Indirect Programming

Ada Lovelace’s Section G

Sometime over the English winter of 1842—43, Ada Lovelace wrote the first computer program. Ada was writing a technical description for the Babbage Analytical Engine. A a concrete example of the engine’s operation, tucked away in “Notes G” of the work was a program that calculated Bernoulli numbers.

In the same piece of work describing the first program, Ada the Countess of Lovelace, said:

“The Analytical Engine has no pretensions whatever to originate anything. It can do whatever we know how to order it to perform. It can follow analysis; but it has no power of anticipating any analytical relations or truths.”

This is the earliest instance I know of where someone defines the boundaries of machine program expressibility.

Following the logic, the “power of anticipating … relations or truths” is outside of programmable expressiblity because we do not “… know how to order it to perform” the tasks.

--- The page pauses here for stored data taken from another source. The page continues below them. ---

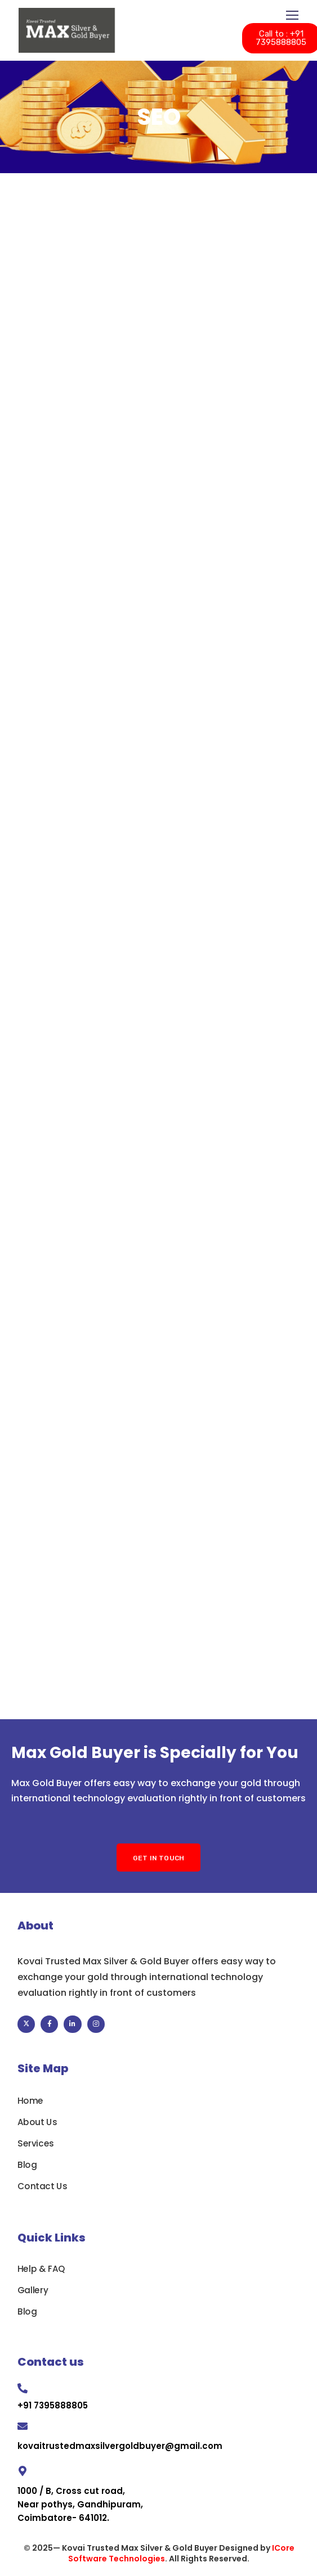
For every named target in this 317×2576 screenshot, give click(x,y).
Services (35, 2143)
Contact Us (42, 2186)
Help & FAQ (41, 2269)
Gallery (32, 2290)
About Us (37, 2122)
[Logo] (67, 30)
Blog (27, 2165)
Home (30, 2101)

I suspect this restriction is not intrinsic to analytical engines but to programmers.

Turing’s Imitation Game

Alan Turing, in Computing Machinery and Intelligence (Section 1, Imitation Game) devised a scenario that would later be known as the Turing Test.

As part of his essay, he defined the kinds of machines applicable to the game:

“It is natural that we should wish to permit every kind of engineering technique to be used in our machines. We also wish to allow the possibility that an engineer or team of engineers may construct a machine which works, but whose manner of operation cannot be satisfactorily described by its constructors because they applied a method which is largely experimental.”

Use of random number generators permits a kind of program that can be described, but not predicted. Turing takes this concession a step further an allows programs that can permute in such a way as their operation is beyond the understanding of the authors.

A black-box scenario is commonplace in Machine Learning. In Deep Learning, a program is tasked with a circuit search to find another program that accomplishes a goal. To do this, the initial program searches through a sub-space of possible programs and selects the one that performs best. Often logic contained within the resulting program is obscure to say the least.

“It is not normally possible to determine from observing a machine whether it has a random element, for a similar effect can be produced by such devices as making the choices depend on the digits of the decimal for .” – Turing

In Deep Learning, we define the program obliquely through providing training and test sets – teaching by example and letting the program do the programming.

Turing afforded an additional interesting flexibility permitted in the Imitation Game, saying that:

“An interesting variant on the idea of a digital computer is a ‘digital computer with a random element’. These have instructions involving the throwing of a die or some equivalent electronic process; … Sometimes such a machine is described as having free will (though I would not use this phrase myself).”

Deep-Q-Learning and related reinforcement learning algorithms tend to have this property which is used in exploration of policy space through random sampling. AlphaGo Zero was able to learn the game of Go from scratch using a random search through a space with a tendency to explore directions likely to improve the performance metric. In both of these examples, and in most Reinforcement Learning, randomness is introduced to generate statistical certainty about a solution being more appropriate on average.

Self-expressing Programs

In the recent paper World Models, David Ha and Jürgen Schmidhuber further push the bounds of program expressibility.

The agent is programmed indirectly (an environment reward signal) to learn internally relevant representations in order to simulate episodes (outside of the environment) which it can learn from, in order to improve its programming to increase likelihood of achieving higher reward.

The program seems to have demonstrated a kind of “power of anticipating any analytical relations or truths” in a very convincing way. In the case of World Models, the machine is expressing the programming goal (what it has learned of it) as well as the program. This seems like a promising approach for getting a machine to learn to teach itself.

The Reward Lever

New abstractions in machine learning theory have led to a more succinct language for programming machines to perform tasks previously too complex for definition.

For simple tasks, like generating Binomial numbers, expressing directly is still the most effcient approach. More the more complex tasks previously out of reach, we can now express a functional outcome and have the computer fill in the gaps.

Refinforcement learning is still a blunt and inefficient instrument. It’s very hard to get anything to work, even with extensive hyperparameter tuning and wide searches through program space. The promise of meta-refinforcement-learning is that reinforcement learning will become reliable and even easy for a practicioner.

Early in computing, when compilers first appeared they could take an abstract representation of human instructions and convert them to executable code. Compiler bugs were common and the languages at hand were clunky and inexpressive. In the future it appears that meta-RL algorithms may improve as compilers did, but there has been minimal progress in improving the expressibility of our tool for expression, the reward function.

Classic reward functions are one-dimensional scalar values. As a language, these have even greater problems with expressibility than early program languages. Some progress is being made in how to define what we meant, not what we said using examples that indrectly describe a reward function, but the problem looks to require a new language altogether.

It’s a comparatively easy task to design a language for “copy value X to register A” with hard logic, it’s much harder to design a language for “rescue all the kids but don’t break any laws” that has any consitency.